In this way, we can maximise \( e_k \) and then solve the intervals \( [1,k-1], [k+1,N] \) recursively. We must do these in order though, as for \( [1,k-1] \) we know the values of \( E_0, F \) but for \( [k+1,N]\) we don't know the eventual starting energy value yet. So just push onto a LIFO stack in the correct order. This gives an \( O(N^2) \) algorithm, because of having to find the maximal \( v_k \) for each sub-interval.

Problem C, Good Luck: More probability. Given chosen numbers \( (A_i)_{i=1}^N \) uniformly at random in \( \{ 2,3,\cdots,M \} \) and random subsets \( B_1,\cdots,B_K \) we're told the products \( p_i = \prod_{j\in B_i} A_j \). Try to guess the \( A_i \). Well, by Bayes, we're trying to maximise \[ \mathbb P(A|p) = \frac{\mathbb P(p|A) \mathbb P(A)}{\mathbb P(p)} \propto \mathbb P(p|A) \] which as ever makes sense: try to choose the \( A=(A_i) \) which make the products most likely to be seen.

For the small case, we can compute all choices, because we're given the constraints. For the large case, we need a better approach. This is actually easy once you realise the trick: there are seemingly \( (M-1)^N = 7^{12} \) choices for A, but the order of the \( A_i \) doesn't matter! Let's think about how to count how many unordered choices there are:

  • We need to choose how many 2s, 3s, ..., 8s there are, say \( 0 \leq x_2, \cdots, x_8 \) with \( \sum x_i = N = 12 \).
  • I'll use the Stars and Bars method.
  • Let \( y_i = x_i+1 \) so want to find choices for \( 1\leq y_i \) with \( \sum y\_i = N+(M-1) \).
  • Write down \( N+M-1\) stars and then puts \( M-2 \) bars between the stars, and then read off the \( y_i \) the the number of stars in each segment, e.g. **|*|**|*** gives \( y_2=2, y_3=1, y_4=2, y_5=3 \).
  • There are \( N+M-2 \) gaps between the stars so we have \( N+M-2 \) choose \( M-2 \) choices.
  • For the large case, this is 18 choose 6 or just 18564 choices.
  • Don't forget that now \( \mathbb P(A) \) varies, if we consider \(A\) as an unordered sequence. The number of choices is given by Multinomial coefficients so in our case, \( N! / x_2!\cdots x_M! \).

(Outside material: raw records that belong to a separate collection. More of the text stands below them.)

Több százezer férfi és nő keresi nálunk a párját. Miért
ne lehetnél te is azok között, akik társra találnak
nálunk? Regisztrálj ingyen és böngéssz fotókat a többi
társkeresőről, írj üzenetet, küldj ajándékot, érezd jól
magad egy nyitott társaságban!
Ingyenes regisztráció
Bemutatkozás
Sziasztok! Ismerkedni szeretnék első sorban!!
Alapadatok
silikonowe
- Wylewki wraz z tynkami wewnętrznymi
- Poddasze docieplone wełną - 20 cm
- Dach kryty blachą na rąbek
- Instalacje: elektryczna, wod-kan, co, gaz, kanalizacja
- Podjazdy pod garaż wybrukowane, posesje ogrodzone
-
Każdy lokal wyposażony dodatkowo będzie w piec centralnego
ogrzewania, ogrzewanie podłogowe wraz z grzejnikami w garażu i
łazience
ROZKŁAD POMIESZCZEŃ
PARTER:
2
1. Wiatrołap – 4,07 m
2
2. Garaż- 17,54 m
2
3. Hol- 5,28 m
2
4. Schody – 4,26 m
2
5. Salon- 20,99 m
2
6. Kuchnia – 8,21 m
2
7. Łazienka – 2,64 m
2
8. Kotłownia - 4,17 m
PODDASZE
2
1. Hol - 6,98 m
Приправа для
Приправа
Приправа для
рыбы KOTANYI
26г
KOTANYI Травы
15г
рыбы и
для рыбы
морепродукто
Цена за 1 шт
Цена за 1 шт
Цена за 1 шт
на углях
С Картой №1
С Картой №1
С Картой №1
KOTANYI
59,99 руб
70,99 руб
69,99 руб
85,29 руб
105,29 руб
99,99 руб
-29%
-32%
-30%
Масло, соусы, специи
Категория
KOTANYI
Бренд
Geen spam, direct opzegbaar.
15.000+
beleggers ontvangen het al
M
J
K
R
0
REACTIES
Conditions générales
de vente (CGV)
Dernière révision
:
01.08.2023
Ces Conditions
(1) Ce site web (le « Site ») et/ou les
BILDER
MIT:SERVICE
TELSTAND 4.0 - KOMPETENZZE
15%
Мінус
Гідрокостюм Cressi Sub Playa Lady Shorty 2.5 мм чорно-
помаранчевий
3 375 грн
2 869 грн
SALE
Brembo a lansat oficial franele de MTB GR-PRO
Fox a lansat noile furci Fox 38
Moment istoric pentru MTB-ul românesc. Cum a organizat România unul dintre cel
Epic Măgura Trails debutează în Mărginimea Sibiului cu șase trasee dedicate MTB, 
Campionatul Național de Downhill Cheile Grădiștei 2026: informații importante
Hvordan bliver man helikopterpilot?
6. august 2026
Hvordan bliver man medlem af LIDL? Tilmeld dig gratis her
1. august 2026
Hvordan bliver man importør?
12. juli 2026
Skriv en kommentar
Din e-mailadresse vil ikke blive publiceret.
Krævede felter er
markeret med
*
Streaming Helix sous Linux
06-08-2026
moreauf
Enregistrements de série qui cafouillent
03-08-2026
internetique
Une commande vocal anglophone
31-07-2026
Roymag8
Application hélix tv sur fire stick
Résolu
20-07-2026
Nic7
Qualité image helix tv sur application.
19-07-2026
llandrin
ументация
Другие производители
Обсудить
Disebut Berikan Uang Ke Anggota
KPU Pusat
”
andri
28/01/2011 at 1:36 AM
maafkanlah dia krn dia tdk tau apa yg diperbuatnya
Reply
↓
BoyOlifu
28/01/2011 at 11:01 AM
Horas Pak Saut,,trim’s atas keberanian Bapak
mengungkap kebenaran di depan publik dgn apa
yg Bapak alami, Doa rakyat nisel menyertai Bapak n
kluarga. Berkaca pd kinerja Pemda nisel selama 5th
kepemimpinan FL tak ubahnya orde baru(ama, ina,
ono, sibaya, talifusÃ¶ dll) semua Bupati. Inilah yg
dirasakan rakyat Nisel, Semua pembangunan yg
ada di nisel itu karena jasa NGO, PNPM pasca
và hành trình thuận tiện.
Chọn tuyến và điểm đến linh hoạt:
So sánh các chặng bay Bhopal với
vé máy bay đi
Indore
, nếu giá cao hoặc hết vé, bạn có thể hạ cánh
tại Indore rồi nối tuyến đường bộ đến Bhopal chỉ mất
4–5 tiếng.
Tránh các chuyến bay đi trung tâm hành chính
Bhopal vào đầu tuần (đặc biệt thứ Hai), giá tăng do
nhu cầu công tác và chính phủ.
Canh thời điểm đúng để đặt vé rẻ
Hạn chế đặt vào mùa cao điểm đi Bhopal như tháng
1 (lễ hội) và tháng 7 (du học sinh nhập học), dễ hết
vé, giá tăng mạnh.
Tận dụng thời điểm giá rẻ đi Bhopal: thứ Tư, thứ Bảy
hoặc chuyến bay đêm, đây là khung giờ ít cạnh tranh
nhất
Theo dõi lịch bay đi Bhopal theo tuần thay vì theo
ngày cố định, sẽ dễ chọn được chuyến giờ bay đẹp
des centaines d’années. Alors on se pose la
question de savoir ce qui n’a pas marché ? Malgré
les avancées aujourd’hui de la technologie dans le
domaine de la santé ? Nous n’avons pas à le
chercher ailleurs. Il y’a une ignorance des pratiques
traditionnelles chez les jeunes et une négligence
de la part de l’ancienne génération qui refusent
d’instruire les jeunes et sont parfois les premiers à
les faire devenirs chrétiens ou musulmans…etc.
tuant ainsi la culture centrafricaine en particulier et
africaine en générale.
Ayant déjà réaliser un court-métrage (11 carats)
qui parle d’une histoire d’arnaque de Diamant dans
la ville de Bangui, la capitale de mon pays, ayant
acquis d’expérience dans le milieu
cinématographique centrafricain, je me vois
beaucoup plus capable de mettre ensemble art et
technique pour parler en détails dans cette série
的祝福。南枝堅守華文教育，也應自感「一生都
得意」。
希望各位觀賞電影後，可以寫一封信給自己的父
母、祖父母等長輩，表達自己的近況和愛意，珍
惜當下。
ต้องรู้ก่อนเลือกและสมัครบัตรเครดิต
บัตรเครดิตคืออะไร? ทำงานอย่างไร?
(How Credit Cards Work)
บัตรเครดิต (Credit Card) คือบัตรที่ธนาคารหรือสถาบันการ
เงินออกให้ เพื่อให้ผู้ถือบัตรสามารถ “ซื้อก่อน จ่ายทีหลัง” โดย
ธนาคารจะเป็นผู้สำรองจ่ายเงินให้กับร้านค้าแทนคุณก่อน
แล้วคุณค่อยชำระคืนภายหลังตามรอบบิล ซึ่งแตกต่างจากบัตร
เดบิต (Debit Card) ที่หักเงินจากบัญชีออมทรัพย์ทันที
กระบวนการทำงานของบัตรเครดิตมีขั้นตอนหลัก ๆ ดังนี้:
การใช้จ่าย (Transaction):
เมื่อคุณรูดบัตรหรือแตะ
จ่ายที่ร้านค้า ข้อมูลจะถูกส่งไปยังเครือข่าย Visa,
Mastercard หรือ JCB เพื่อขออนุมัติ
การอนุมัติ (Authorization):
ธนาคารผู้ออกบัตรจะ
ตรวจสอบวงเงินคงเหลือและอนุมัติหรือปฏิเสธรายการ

Then we generate all choices for \(A\) and then find all possible products and the relative chance of that product occuring (the number of choices for subset \(B\) which gives that product). As each choice of subset (and hence of product) is independent, \( \mathbb P(p|A) = \prod \mathbb P(p_i|A) \). So we search for which choices of \(A\) are consistent will all products, and then select the most likely.

To speed this up, my Python solution uses some dictionaries: one mapping products to possible choices for A and then one mapping pairs (product, A) to the relative chance. The IPython notebook shows that out of 8000 goes, even this "perfect" solution can only expect to right around 1300 times.